Hay personas que forman parte del paisaje humano del Festival, cineastas que han ido tejiendo una red de complicidades con San Sebastián hasta el punto de convertirse en unos asiduos visitantes del Zinemaldia, donde saben que les aguarda un público fiel y receptivo a sus propuestas. François Ozon es uno de esos nombres. Desde que en 2000 presentase en Sección Oficial Bajo la arena, el parisino ha competido en otras cuatro ocasiones por la Concha de Oro (la última el año pasado con Verano del 85), un galardón que logró con En la casa en uno de los palmarés que más consenso generó en la historia reciente del Festival. Pero la relación del cineasta con el certamen no acaba ahí, sino que Ozon también se ha prodigado (y mucho) en la sección Perlak, donde ha presentado títulos como Swimming Pool, Joven y bonita o Frantz y donde este año regresa para ofrecer a la audiencia donostiarra su último largometraje: Todo ha ido bien, que concursó en la pasada edición del festival de Cannes.
Aunque hay una serie de constantes muy reconocibles en la filmografía del cineasta francés (esa tensión entre lo aparente y lo real, el desdoblamiento de personalidad, los juegos de identidad o el cuestionamiento de una sexualidad normativa), en los últimos años Ozon, sin descuidar esos escenarios de ambigüedad en los que se mueve con singular maestría, ha ido transitando por otros frentes definidos, también, por la incertidumbre moral pero cuyo empaque ha disuadido al cineasta de proyectar sobre ellos esa mirada voluble y juguetona que solía ser marca de estilo en sus largometrajes anteriores. Todo ha ido bien pertenece a este grupo de obras cuyo antecedente inmediato sería Gracias a Dios (una crónica de urgencia sobre la lucha de los afectados por los abusos perpetrados por una serie de sacerdotes encubiertos por el obispado de Lyon, rodada en clave cuasi documental). Todo ha ido bien no está guiada por ese apremio de generar debate en torno a un tema candente, su ritmo es otro, más íntimo, más pausado (el propio del primer Ozon), pero el asunto que sostiene el entramado argumental del film (el derecho a elegir y gestionar la propia muerte) tiene tanto calado como el de Gracias a Dios.

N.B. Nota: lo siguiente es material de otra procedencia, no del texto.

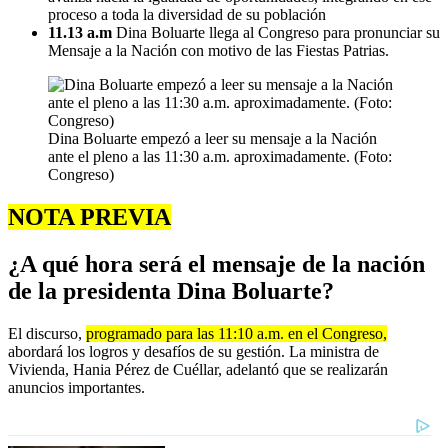
proceso a toda la diversidad de su población
11.13 a.m
Dina Boluarte llega al Congreso para pronunciar su
Mensaje a la Nación con motivo de las Fiestas Patrias.
Dina Boluarte empezó a leer su mensaje a la Nación
ante el pleno a las 11:30 a.m. aproximadamente. (Foto:
Congreso)
NOTA PREVIA
¿A qué hora será el mensaje de la nación
de la presidenta Dina Boluarte?
El discurso,
programado para las 11:10 a.m. en el Congreso,
abordará los logros y desafíos de su gestión. La ministra de
Vivienda, Hania Pérez de Cuéllar, adelantó que se realizarán
anuncios importantes.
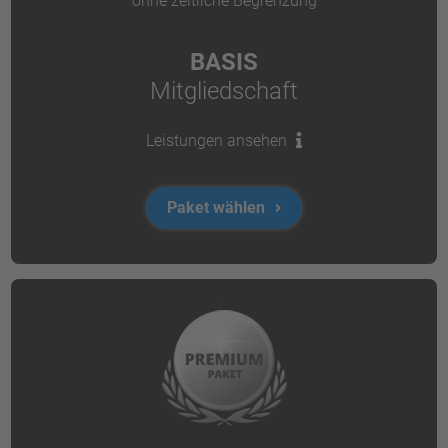
ohne zeitliche Begrenzung
BASIS
Mitgliedschaft
Leistungen ansehen
Paket wählen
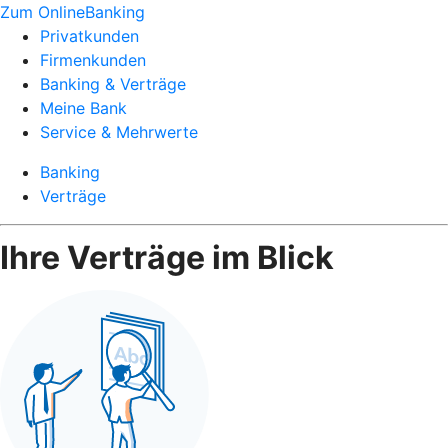
Zum OnlineBanking
Privatkunden
Firmenkunden
Banking & Verträge
Meine Bank
Service & Mehrwerte
Banking
Verträge
Ihre Verträge im Blick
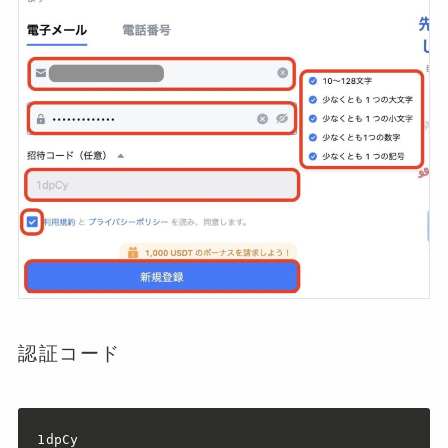
認証コード
1dpCy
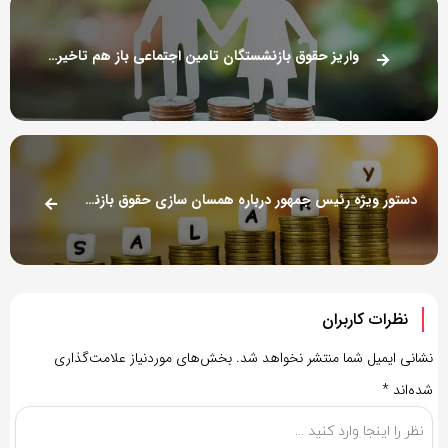
واریز حقوق بازنشستگان تامین اجتماعی باز هم تاخیر خورد + جزئیات
دستور ویژه رئیس جمهور درباره همسان سازی حقوق بازنشستگان صادر شود
نظرات کاربران
نشانی ایمیل شما منتشر نخواهد شد.
بخش‌های موردنیاز علامت‌گذاری
شده‌اند
*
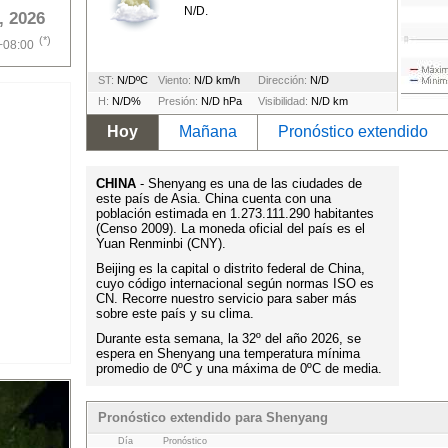
N/D.
, 2026
(*)
+08:00
ST:
N/DºC
Viento:
N/D km/h
Dirección:
N/D
H:
N/D%
Presión:
N/D hPa
Visibilidad:
N/D km
Hoy
Mañana
Pronóstico extendido
CHINA
- Shenyang es una de las ciudades de
este país de Asia. China cuenta con una
población estimada en 1.273.111.290 habitantes
(Censo 2009). La moneda oficial del país es el
Yuan Renminbi (CNY).
Beijing es la capital o distrito federal de China,
cuyo código internacional según normas ISO es
CN. Recorre nuestro servicio para saber más
sobre este país y su clima.
Durante esta semana, la 32º del año 2026, se
espera en Shenyang una temperatura mínima
promedio de 0ºC y una máxima de 0ºC de media.
Pronóstico extendido para Shenyang
Día
Pronóstico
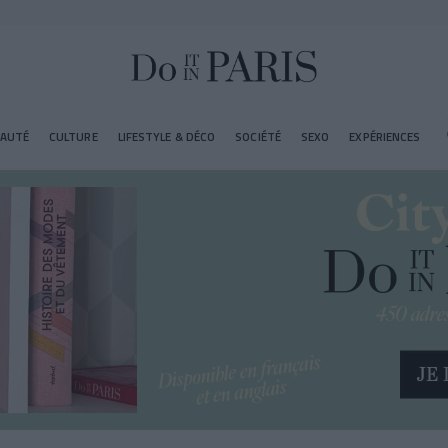
EAUTÉ
CULTURE
LIFESTYLE & DÉCO
SOCIÉTÉ
SEXO
EXPÉRIENCES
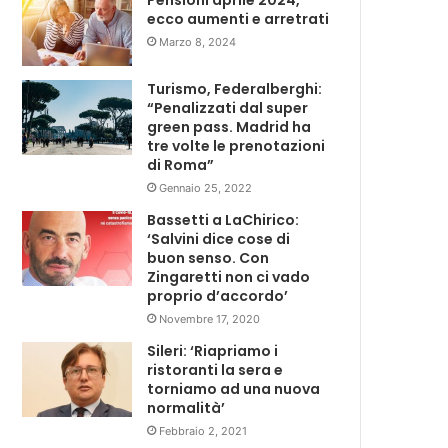
Pensioni aprile 2024,
ecco aumenti e arretrati
Marzo 8, 2024
Turismo, Federalberghi:
“Penalizzati dal super
green pass. Madrid ha
tre volte le prenotazioni
di Roma”
Gennaio 25, 2022
Bassetti a LaChirico:
‘Salvini dice cose di
buon senso. Con
Zingaretti non ci vado
proprio d’accordo’
Novembre 17, 2020
Sileri: ‘Riapriamo i
ristoranti la sera e
torniamo ad una nuova
normalità’
Febbraio 2, 2021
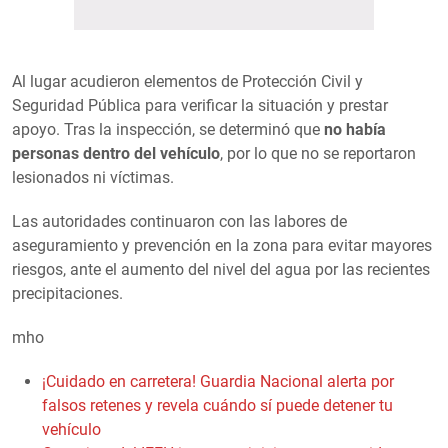
Al lugar acudieron elementos de Protección Civil y
Seguridad Pública para verificar la situación y prestar
apoyo. Tras la inspección, se determinó que
no había
personas dentro del vehículo
, por lo que no se reportaron
lesionados ni víctimas.
Las autoridades continuaron con las labores de
aseguramiento y prevención en la zona para evitar mayores
riesgos, ante el aumento del nivel del agua por las recientes
precipitaciones.
mho
¡Cuidado en carretera! Guardia Nacional alerta por
falsos retenes y revela cuándo sí puede detener tu
vehículo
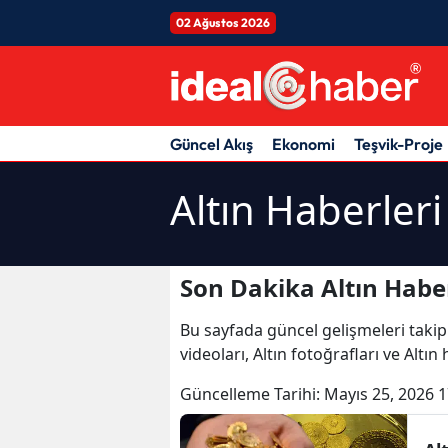
02 Ağustos 2026
Güncel Akış
Ekonomi
Teşvik-Proje
Altın Haberleri
Son Dakika Altın Haber
Bu sayfada güncel gelişmeleri takip
videoları, Altın fotoğrafları ve Altın
Güncelleme Tarihi:
Mayıs 25, 2026 1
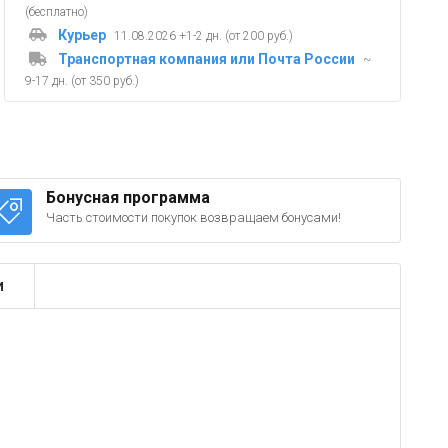
(бесплатно)
Курьер
11.08.2026 +1-2 дн. (от 200 руб.)
Транспортная компания или Почта России
~
9-17 дн. (от 350 руб.)
Бонусная программа
Часть стоимости покупок возвращаем бонусами!
и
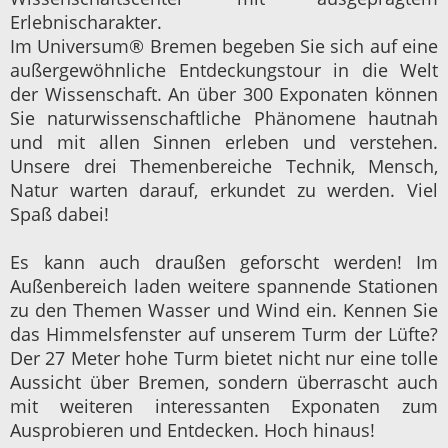
Erlebnischarakter.
Im Universum® Bremen begeben Sie sich auf eine
außergewöhnliche Entdeckungstour in die Welt
der Wissenschaft. An über 300 Exponaten können
Sie naturwissenschaftliche Phänomene hautnah
und mit allen Sinnen erleben und verstehen.
Unsere drei Themenbereiche Technik, Mensch,
Natur warten darauf, erkundet zu werden. Viel
Spaß dabei!
Es kann auch draußen geforscht werden! Im
Außenbereich laden weitere spannende Stationen
zu den Themen Wasser und Wind ein. Kennen Sie
das Himmelsfenster auf unserem Turm der Lüfte?
Der 27 Meter hohe Turm bietet nicht nur eine tolle
Aussicht über Bremen, sondern überrascht auch
mit weiteren interessanten Exponaten zum
Ausprobieren und Entdecken. Hoch hinaus!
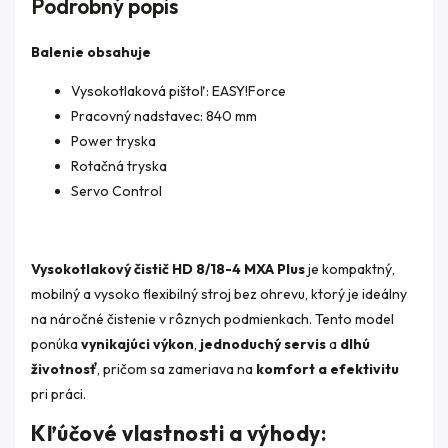
Podrobný popis
Balenie obsahuje
Vysokotlaková pištoľ:
EASY!Force
Pracovný nadstavec: 840 mm
Power tryska
Rotačná tryska
Servo Control
Vysokotlakový čistič HD 8/18-4 MXA Plus
je kompaktný,
mobilný a vysoko flexibilný stroj bez ohrevu, ktorý je ideálny
na náročné čistenie v rôznych podmienkach. Tento model
ponúka
vynikajúci výkon
,
jednoduchý servis
a
dlhú
životnosť
, pričom sa zameriava na
komfort a efektivitu
pri práci.
Kľúčové vlastnosti a výhody:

La historia está guiada por la mirada de una escritora madura (interpretada por una recuperada Sophie Marceau que llevaba desde 2014 prácticamente alejada del cine) que un día recibe la noticia de que su padre ha sufrido un accidente cardiovascular. Este hombre, interpretado por el incombustible André Dussollier (presencia recurrente en el cine de Alain Resnais, que aquí acomete una de sus más impactantes interpretaciones) siempre ha tenido un carácter difícil y una relación tensa con sus hijas, especialmente con Emmanuèlle (el personaje de Marceau), a la que, no obstante, en mitad de su proceso de recuperación hospitalaria, convence para que se encargue de gestionar su última voluntad: tener una muerte digna. Dado que en Francia la eutanasia sigue siendo una práctica ilegal, Emmanuèlle y su hermana Pascale
se verán obligadas a contactar con una organización suiza para cumplir con el último deseo de su progenitor.
A pesar de la gravedad del tema, Ozon prescinde de centrar su mirada en los pormenores del asunto desplazándola hacia las ambiguas relaciones entre estos tres personajes, profundizando en la idea del amor como una elección, lejos de ese valor incondicional que se les presupone a los vínculos afectivos que se dan entre los miembros de una misma familia. También cuestiona el director el carácter normativo que parece revestir el duelo, mostrando la sensación de vulnerabilidad que arrastramos cuando despedimos a los seres queridos, aunque, como en este caso, se trate de una despedida programada.